As we are building the online payment system and its adjacencies, we will share our approach to the Scaling methodology that we are using. While scaling out is the final frontier, we should be able to get the full capacity out of the smallest unit of deployment, optimize data access patterns, using of a caching layer to minimize database lookups and finally scale out elastically.
Application — Per VM Scalability
We were using the traditional thread per request model for our backend services. In this model, the scalability is limited by the number of threads that can be created. Also, most of the applications are I/O intensive and not CPU Intensive. Since scalability is limited to the number of threads and there is a cost involved in creating and scheduling the threads with an upper bound on the number of threads, this system cannot scale well.
The only way forward with such application stacks is to do vertical scaling by increasing the memory footprint and system capacity and adding multiple copies of the suboptimal systems. In simple terms, throwing money at the problem. But this is not the age of such solutions where frugality is the key tenet.
Reactive & Non-Blocking I/O
We moved towards Non-Blocking I/O at the application level. This involves moving the application stack from the traditional blocking I/O to non-blocking I/O using event loops and reactive constructs.

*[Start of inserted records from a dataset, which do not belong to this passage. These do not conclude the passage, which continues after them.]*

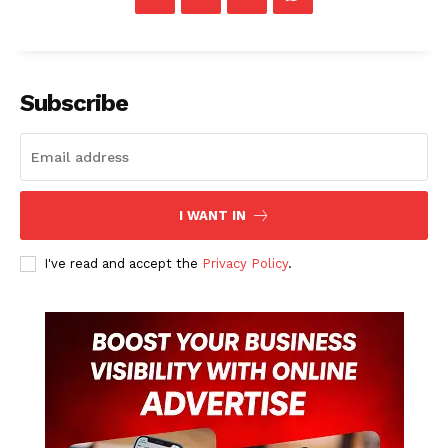
Subscribe
I WANT IN
I've read and accept the
Privacy Policy
.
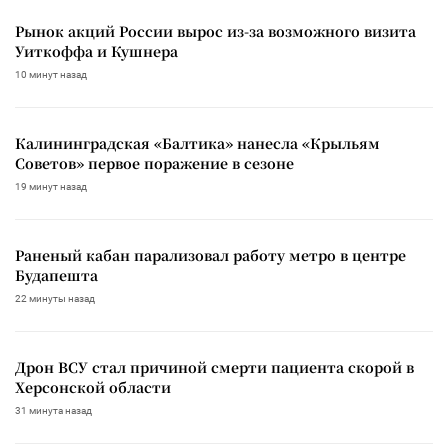
Рынок акций России вырос из-за возможного визита
Уиткоффа и Кушнера
10 минут назад
Калининградская «Балтика» нанесла «Крыльям
Советов» первое поражение в сезоне
19 минут назад
Раненый кабан парализовал работу метро в центре
Будапешта
22 минуты назад
Дрон ВСУ стал причиной смерти пациента скорой в
Херсонской области
31 минута назад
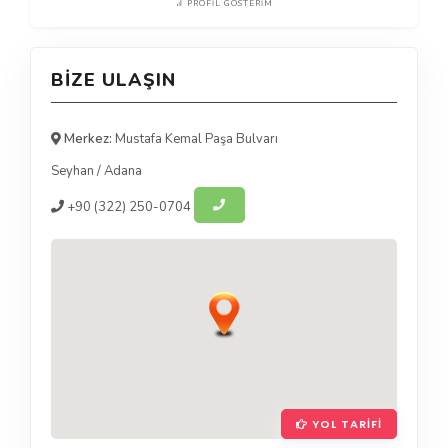
PROFIL GÖSTERIM
BIZE ULAŞIN
Merkez:
Mustafa Kemal Paşa Bulvarı
Seyhan
/
Adana
+90
(322) 250-0704
YOL TARIFI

With Spring Web Flux as the framework and Netty as the application server, we adopted the reactive non-blocking model. In this model, threads are not blocked on I/O. It scales better than the traditional applications that use Blocking I/O. The HTTP clients (Spring Web Client) are also a type of non-blocking client and by using these the application stack becomes truly non-blocking (internally, not from the caller’s perspective).
Since the reactive JDBC drivers are not up for the broader adoption, we are still using the blocking JDBC at this point.
Data Reads & Writes
We adopted Command Query Responsibility Segregation (CQRS), where reads are separated from writes. The writes where the actual transactions are written to the database are separated from the bulk reads or queries on the data. This can be modelled as a strongly consistent vs eventually consistent and the database replication modelled around the same. We are using a strongly consistent pattern of replication at this point in time. We are also working on creating a reading scheme which is different structurally from the write schema. Write schema is optimized for transnationality and the same when overburdened for reads doesn’t scale well when reading data from multiple tables.
We are working on creating a separate schema for the reads where the data structure is optimized for the queries as below.
Write Through Caching is used.
Write to both cache and database simultaneously
Cached data accessed immediately
For Transactional data
Trailing transaction lookup
Example: Order / Purchase flows
Eager Loading for Metadata
Example: Merchant Configuration, Product Configuration
We are currently using Z-axis scaling. Legacy monoliths are scaled using Z-axis scaling
Same code, different deployments to cater to different functionality
Functional breakdown of Monolith to Microservices and scaling out
Transitioning to Y-axis scaling
Refactored monoliths and new services are Containerized on the K8 platform for elastically scaling out the microservices.